One of Roth Edmonds' grievances against Lucas Beauchamp in Go Down, Moses is that, when he would speak to the white man in the presence of "a group of young negroes," he would "lump" black and white "all together as 'you boys'" (112).
When Ike tells the younger hunters in the "Delta Autumn" chapter of Go Down, Moses about the old days "when I first started hunting in this bottom," he mentions that among the men who hunted with him was "Will Legate's" grandfather (328).
As part of his description in Go Down, Moses of Reconstruction in the South, Ike McCaslin imagines "women crouched with huddled children behind locked doors," seeking shelter from threats that are not named in the text, but are clearly meant to be understood as a consequence of the defeat of the (white) South and the emancipation of the (black) South (277).
Roth Edmonds meets with these unnamed friends after church in "The Fire and the Hearth" chapter of Go Down, Moses; their farm is eight miles from the Edmonds plantation.
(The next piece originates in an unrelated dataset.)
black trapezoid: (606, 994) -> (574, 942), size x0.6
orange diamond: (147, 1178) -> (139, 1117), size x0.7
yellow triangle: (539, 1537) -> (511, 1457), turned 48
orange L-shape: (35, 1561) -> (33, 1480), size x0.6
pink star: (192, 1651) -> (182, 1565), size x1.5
An A[rmy] P[rovost] M[arshal] is the head of a unit of military police. This "Federal A.P.M." in Go Down, Moses is one of the Yankee troops who are stationed in Mississippi as part of the post-war Reconstruction (277). He has a black mistress, the sister of Sickymo, which is why he ensures that Sickymo is made a marshal in Jefferson.
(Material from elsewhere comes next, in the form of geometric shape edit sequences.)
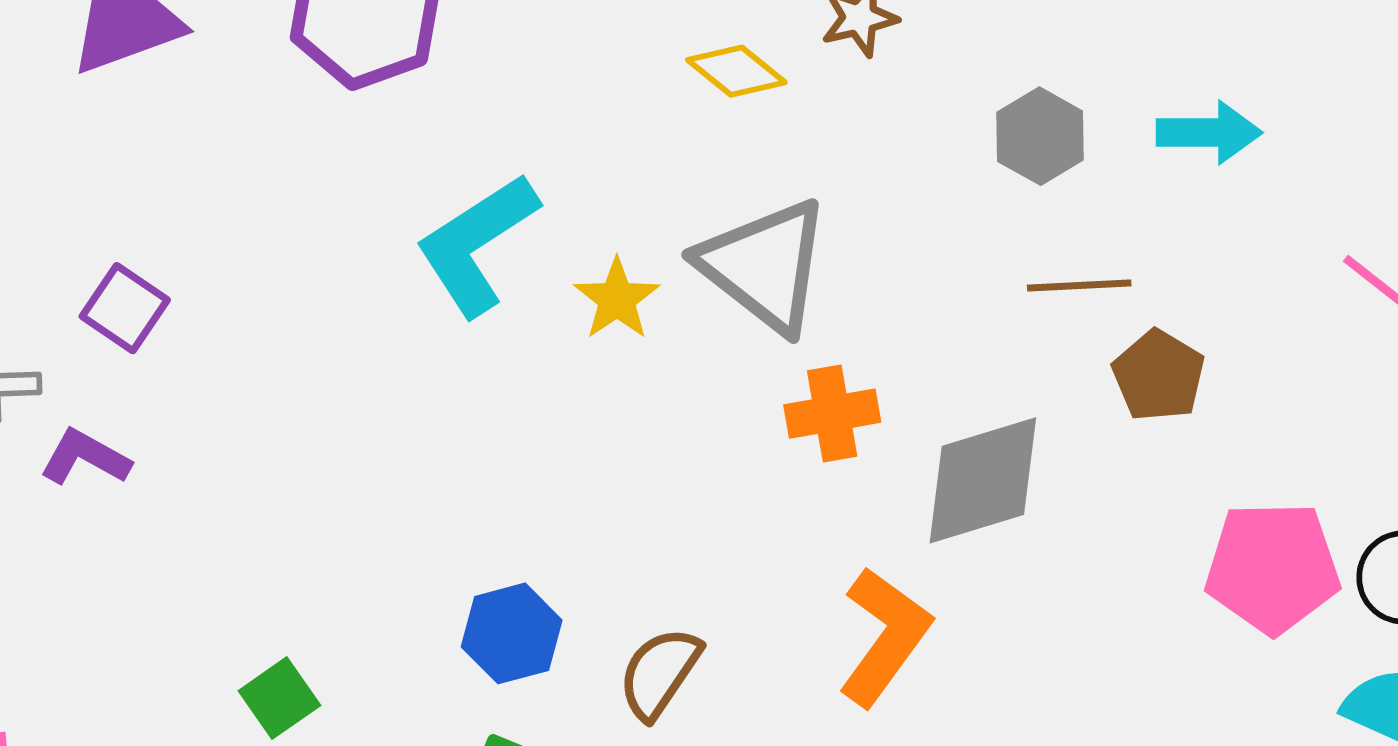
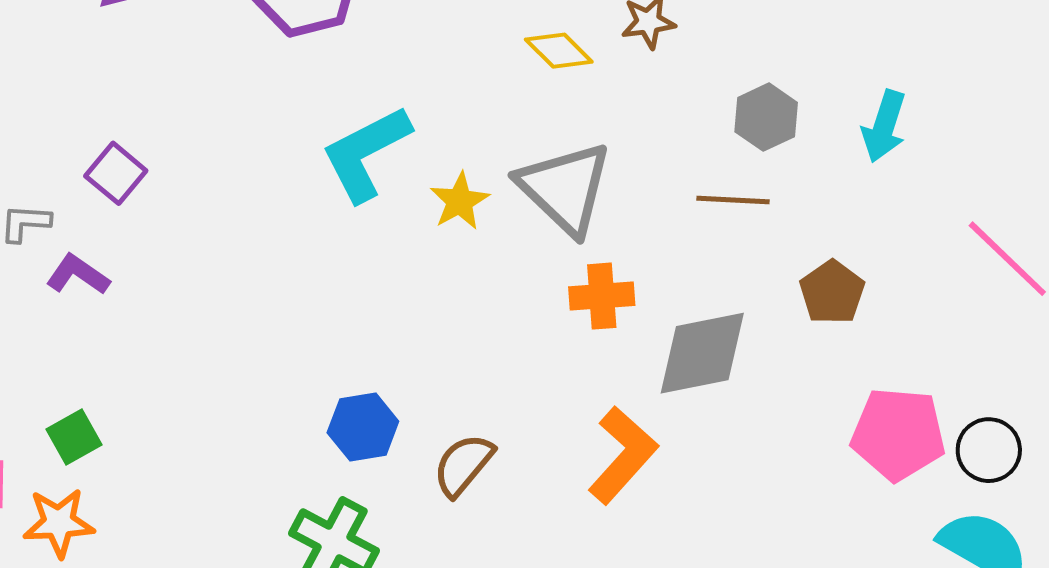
cyan arrow: (1209, 132) -> (884, 126), turned 102
brown line: (1079, 285) -> (733, 200), moved
green square: (279, 698) -> (74, 437), moved

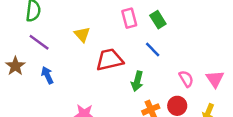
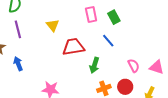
purple line: (39, 42) -> (18, 29), turned 36
blue arrow: (47, 75) -> (18, 64), moved
pink triangle: (215, 79) -> (157, 67), turned -42

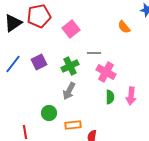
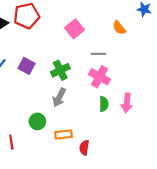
pink square: (71, 29) -> (74, 29), moved
gray line: (94, 53) -> (98, 54), moved
purple square: (39, 62) -> (27, 66), turned -35

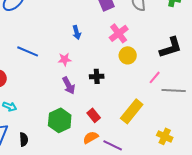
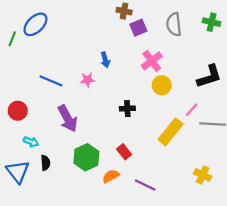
pink star: (65, 59) -> (87, 80), moved
purple arrow: (69, 85) -> (68, 118), moved, size x1.4
yellow rectangle: (132, 111) -> (171, 132), moved
orange semicircle: (91, 137) -> (111, 176), moved
black semicircle: (24, 139) -> (45, 163), moved

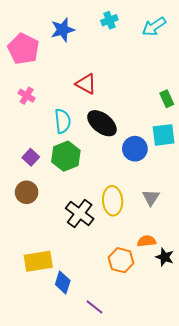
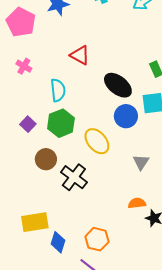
black ellipse: (102, 123) -> (118, 85), moved
brown circle: (27, 192) -> (46, 159), moved
yellow ellipse: (113, 201) -> (97, 141), moved, turned -36
orange hexagon: (121, 260) -> (97, 239), moved

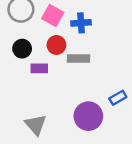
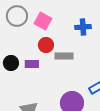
blue cross: (81, 23) -> (83, 27), moved
black circle: (22, 49) -> (11, 63), moved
In Go Down, Moses this "bank president," who tells Ike about the bank account in Ike's name that Cass Edmonds has been paying money into (295), is certainly not Bayard Sartoris, who is also a Jefferson bank president at the time of the novel. This "bank president" is never named, but although the text is not explicit, it seems likely that he is the father of the woman - also never named - whom Ike marries.
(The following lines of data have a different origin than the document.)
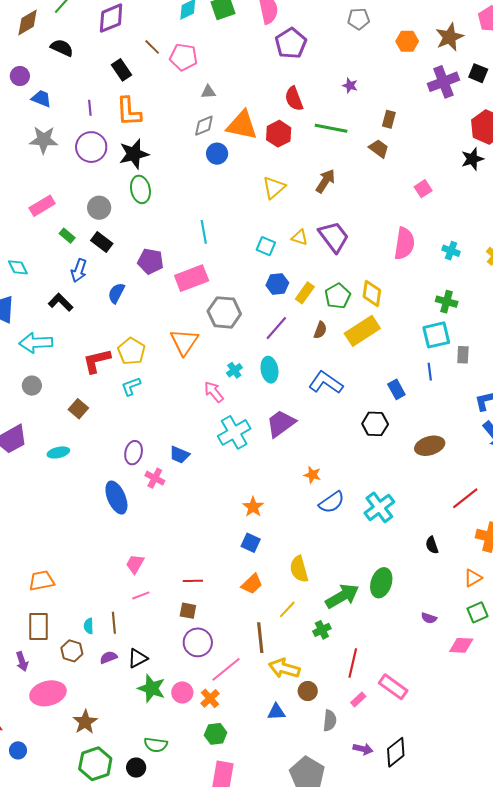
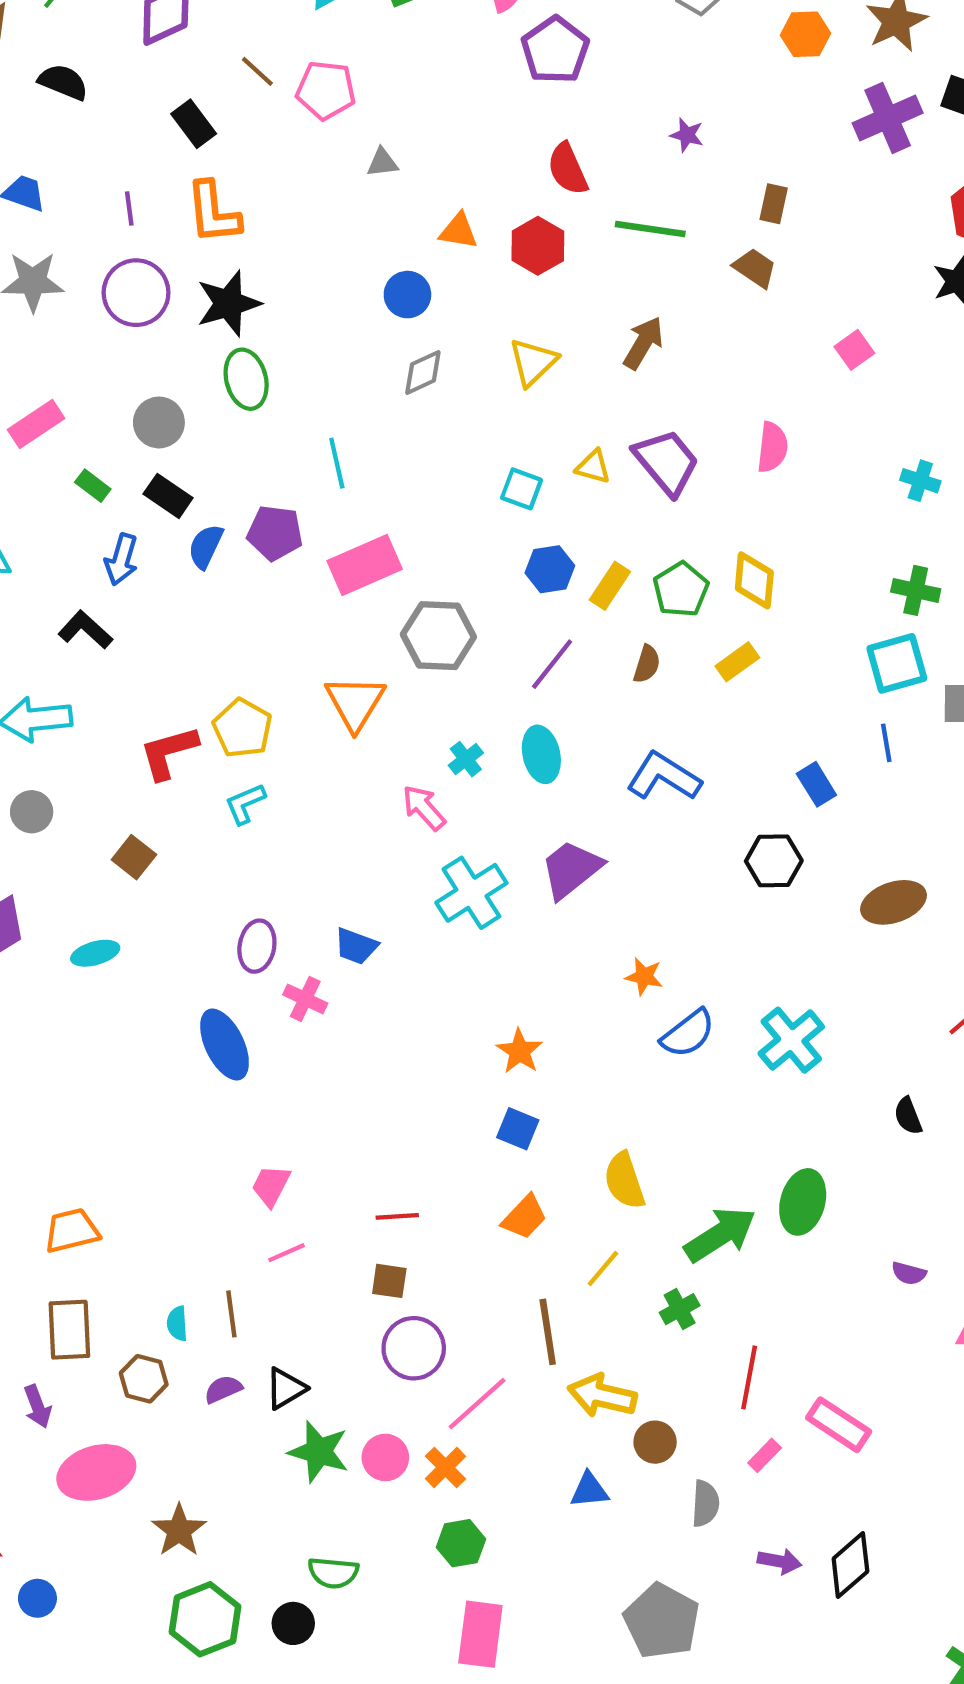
orange triangle: (242, 125) -> (458, 231), size x0.6
gray diamond: (204, 126) -> (423, 372), moved
cyan line: (204, 232) -> (337, 463), moved
pink semicircle: (404, 244) -> (772, 447), moved, size x0.7
blue semicircle: (116, 293) -> (206, 546), moved
yellow rectangle: (362, 331) -> (737, 662), size x0.6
The three paragraph introductory to Go Down, Moses says that "some of the descendants" of the former McCaslin slaves are named McCaslin (5), but curiously no such characters appear in the rest of the story. There the family name of the many people who are descendants of Carothers McCaslin and his slaves is Beauchamp. (There are some of these descendants named McCaslin in The Reivers, published twenty years after Moses.)
In both "A Point of Law" and Go Down, Moses the signature of this "nameless clerk" appears on the marriage license for George Wilkins and Nat Beauchamp (221, 70).
The black woman who cooks Roth's food does not appear directly in Go Down, Moses, but he does speak to her "through the kitchen door" when he wants her to bring Lucas into the house (125).